Book Beat

Get a Job! 10 Steps to Career Success (©2013, Inkwater Press), by Kathleen Brady provides the framework for how to conduct a successful job search. She offers a step-by-step guide that allows you to be self-aware and build on your desires and strengths. It addresses: launching a job search; assessing your abilities, skills, and achievements; creating an effective resume; conducting market research; building a strong, sustainable network; applying for jobs; interview strategies; evaluating and negotiating offers; and conducting a self-appraisal.

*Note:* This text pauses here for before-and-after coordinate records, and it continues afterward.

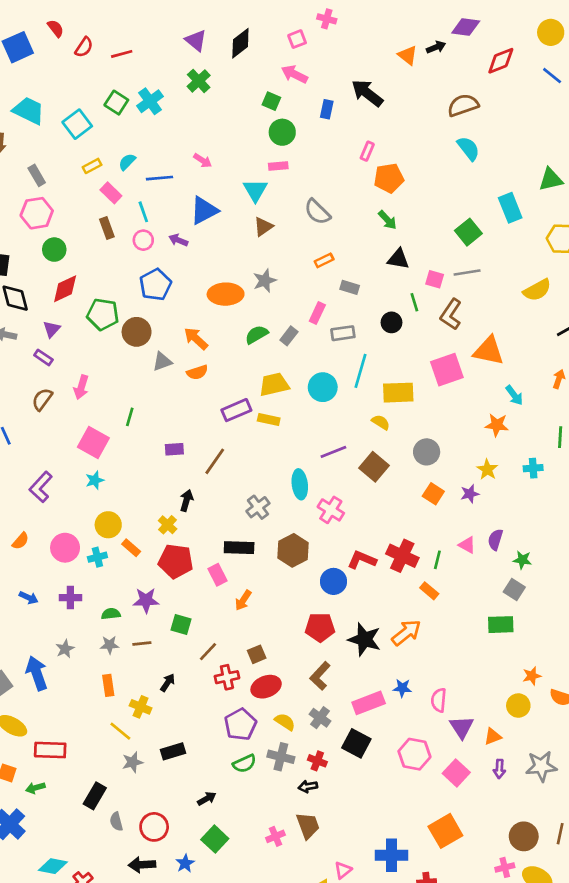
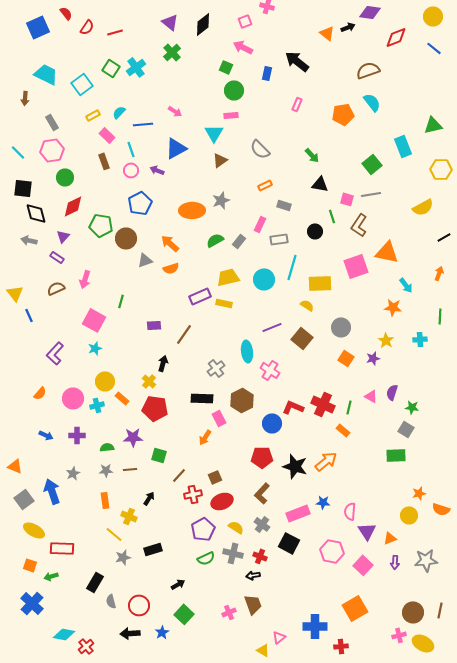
orange pentagon: (389, 178) -> (343, 114), moved
brown semicircle: (42, 399) -> (56, 288), turned 30
pink rectangle: (217, 575) -> (219, 418), moved

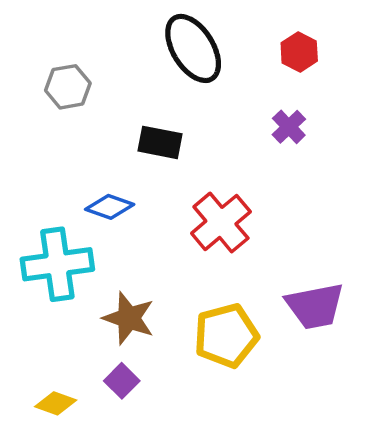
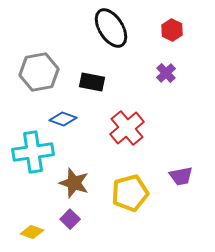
gray hexagon: (68, 87) -> (39, 72), moved, size x1.5
purple trapezoid: (315, 306) -> (181, 176), size x0.7

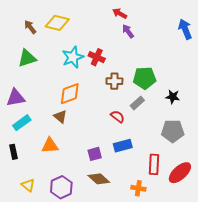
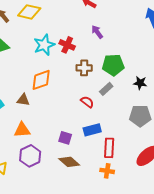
purple arrow: (128, 31) -> (97, 32), moved
brown triangle: (60, 116) -> (23, 100), moved, turned -32
purple square: (95, 154) -> (65, 138), turned 32
red rectangle: (154, 164) -> (109, 148), moved
purple hexagon: (61, 187) -> (30, 156), moved

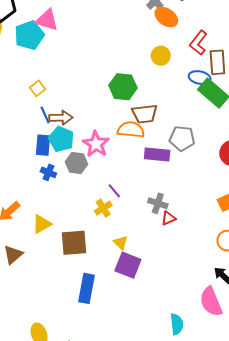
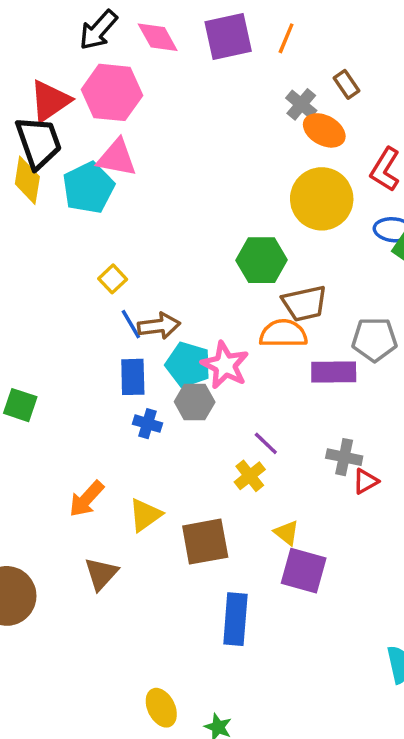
yellow circle: (161, 56) -> (322, 199), size x1.8
cyan pentagon: (61, 139) -> (188, 365), moved

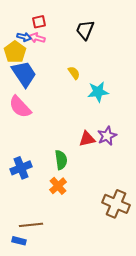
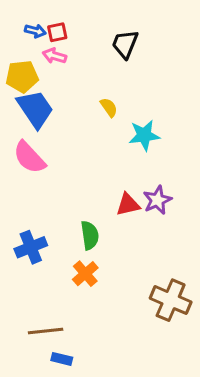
blue arrow: (24, 37) -> (35, 31), moved
yellow pentagon: (15, 52) -> (22, 76), turned 30
blue rectangle: (19, 241) -> (62, 359), moved

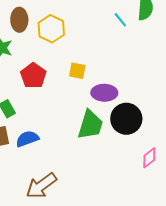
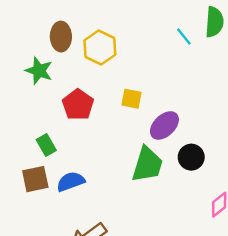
purple ellipse: (104, 93) -> (164, 125), turned -45
black circle: (126, 119) -> (191, 157), size x0.7

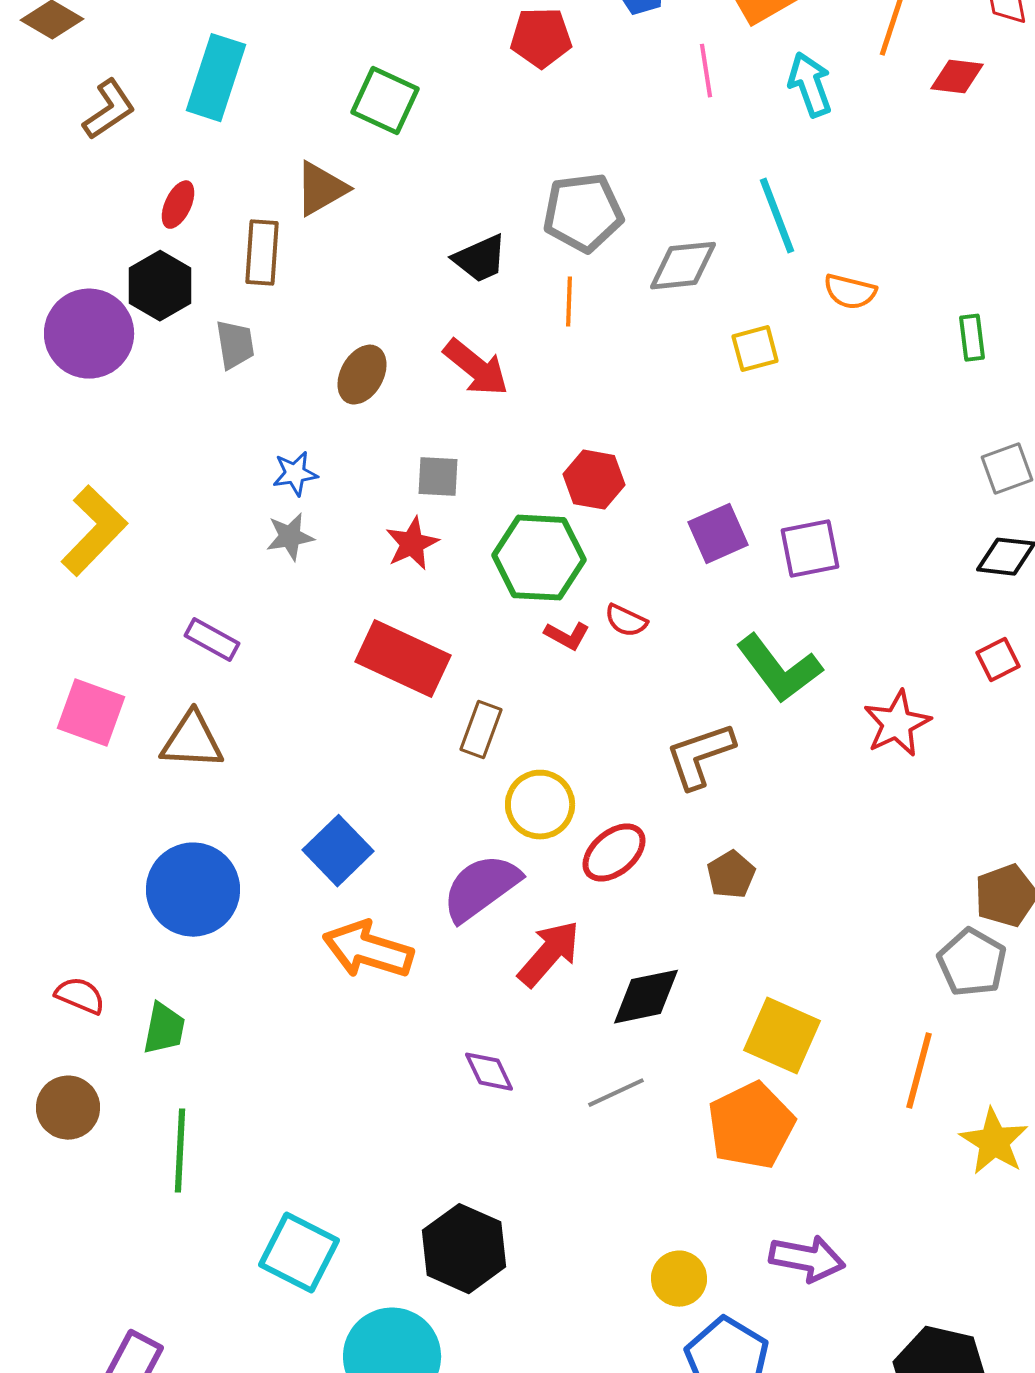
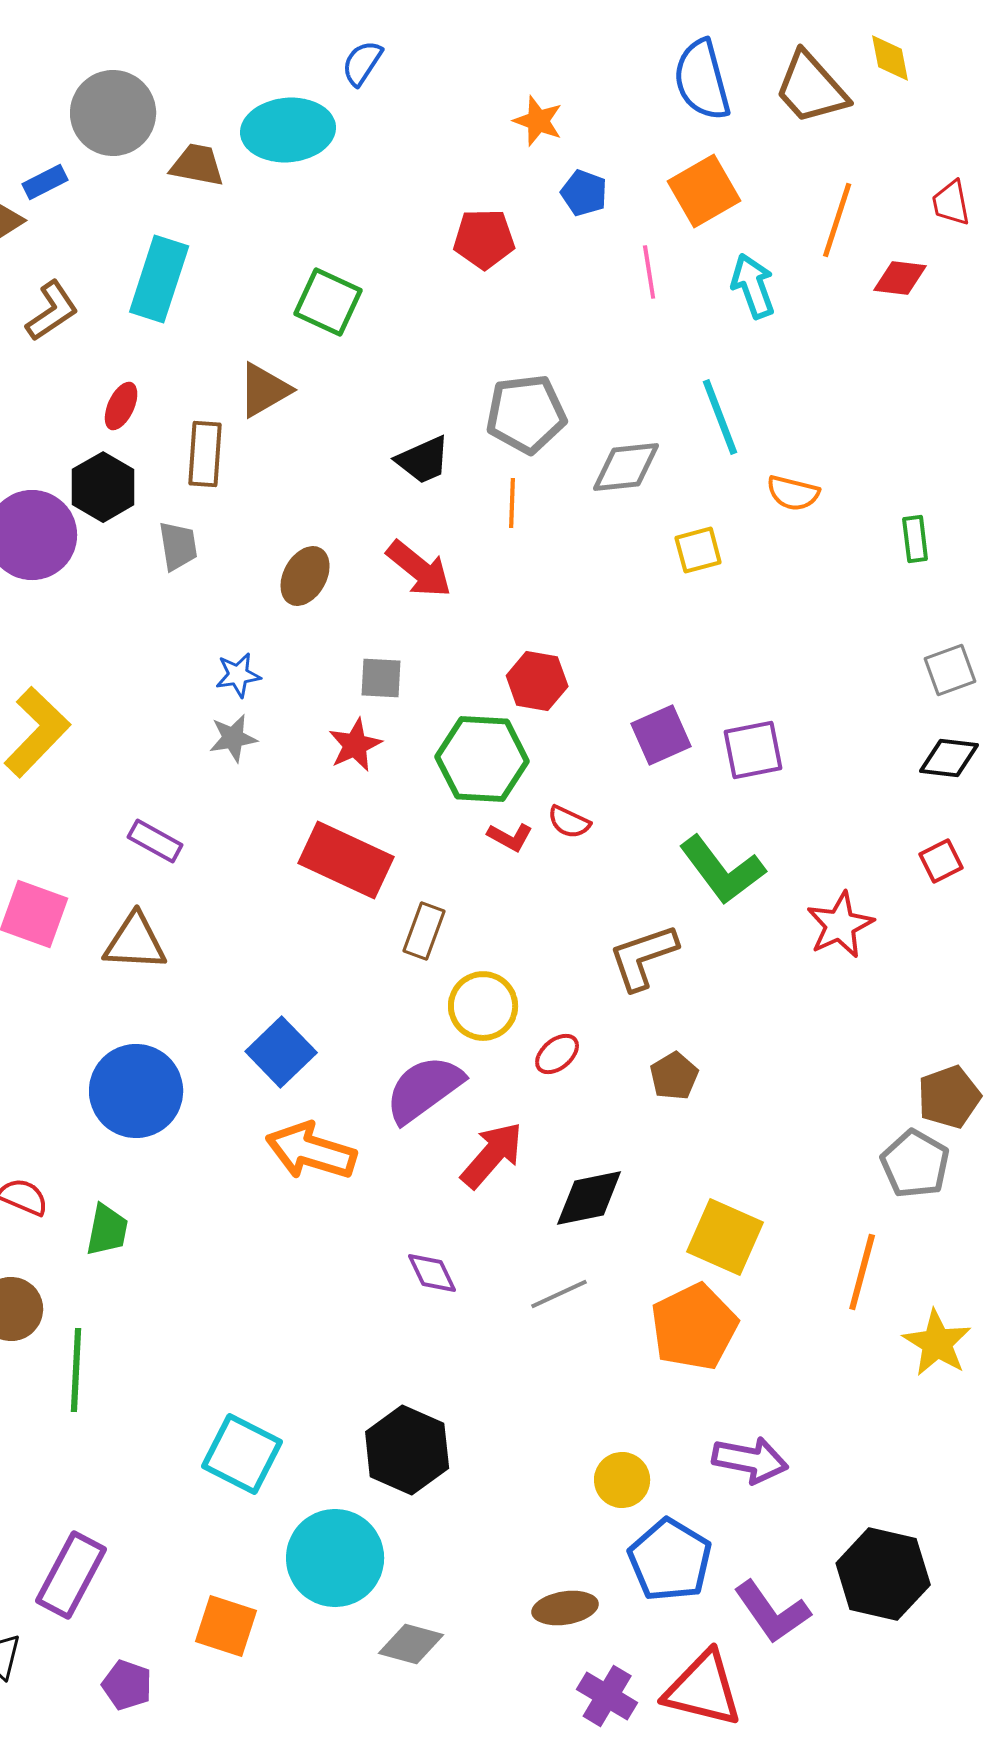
red ellipse: (614, 853) -> (557, 1054), size x0.7
green line: (180, 1151) -> (76, 1370), moved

Strong branding can create awareness, provide authentic value, motivate members/customers to act, and build long-term member/customer loyalty built on trust. Capture the Mindshare and The Market Share Will Follow (©2013, Palgrave Macmillan), by Libby Gill, guides organizations through the process that allows them to articulate their brand so powerfully that they’ll stand out from the herd of competitors. Through case studies and success stories, the author details how you can enhance and differentiate your brand in a crowded marketplace by mastering seven core methods, which include:

  • Clarify Member Benefits: Focus on your member benefits, not just your products or services. Use clear and compelling language and lead with your members’ best interests, not your pedigree or technical specs.
  • Commit to Your Member: Clarify your commitment to value and for member success. Keep the big picture top-of-mind, but don't forget that each and every touch point has a significant impact on loyalty. Make every contact count. Enhance the value that you deliver every way you possibly can.
  • Collaborate with Your Member: Pass information to the member. Ask members questions, learn about what they need, and pass that information both up and down the pipeline so that others in your organization can help. Share facts, data, solutions, as well as contacts, relationships, and social and even emotional intelligence.
  • Connect with Your Member: Plan, design, and execute communications strategically along every connective touch-point that you can identify. Study your communications interface with each and every prospect or member and identify these touch points specifically, including any websites, request forms, email systems, phone systems, voice mail, and other automated response technology, newsletters, text messages, faxes, in-person meetings, conferences, presentations, white papers, etc. Review and redesign each and every touch point so that your communications content and style packs real value and builds a relationship with your prospect and leads them to want more of what you offer.
  • Compete with Your Competition: Be upfront and recognize, analyze, explain, distinguish and actively outperform your competition. Go beyond the obvious, direct competition— that is, the organizations offering products and services that fill a similar need as yours. Identify and address the less visible, indirect competition. Pay close attention to new technologies, and upstart challengers seeking to pounce on your marketplace, and slip in under the radar of the established players in your area.
  • Communicate with Confidence and Certainty: Get up, get out of your chair; get moving! The maximum competitive advantage almost always goes to the people who are extroverted, confident, assertive, even aggressive, in the workplace. Practice, practice and practice some more, so that you can readily communicate with confidence, even if you feel outside you comfort zone. Be prepared and come to meetings armed with critical data and information, industry updates, news headlines, and even sports scores so you can participate effectively. Sit in the front, dress appropriately, act as though you are worthy of the attention (without being obnoxious). Take command and stay in control.
  • Contribute to the Community: Get involved in the community and actively support social causes. Encourage and even reward your employers to do more to support charitable activities. Choose one or more charities that complement and fit with your brand. Contribute substantially and meaningfully with money, time, and people. Donate your products, pro-bono services, or other institutional or technological capabilities. Engage your management, staff, and employees actively and frequently and genuinely support the goals and objectives of the charitable organization.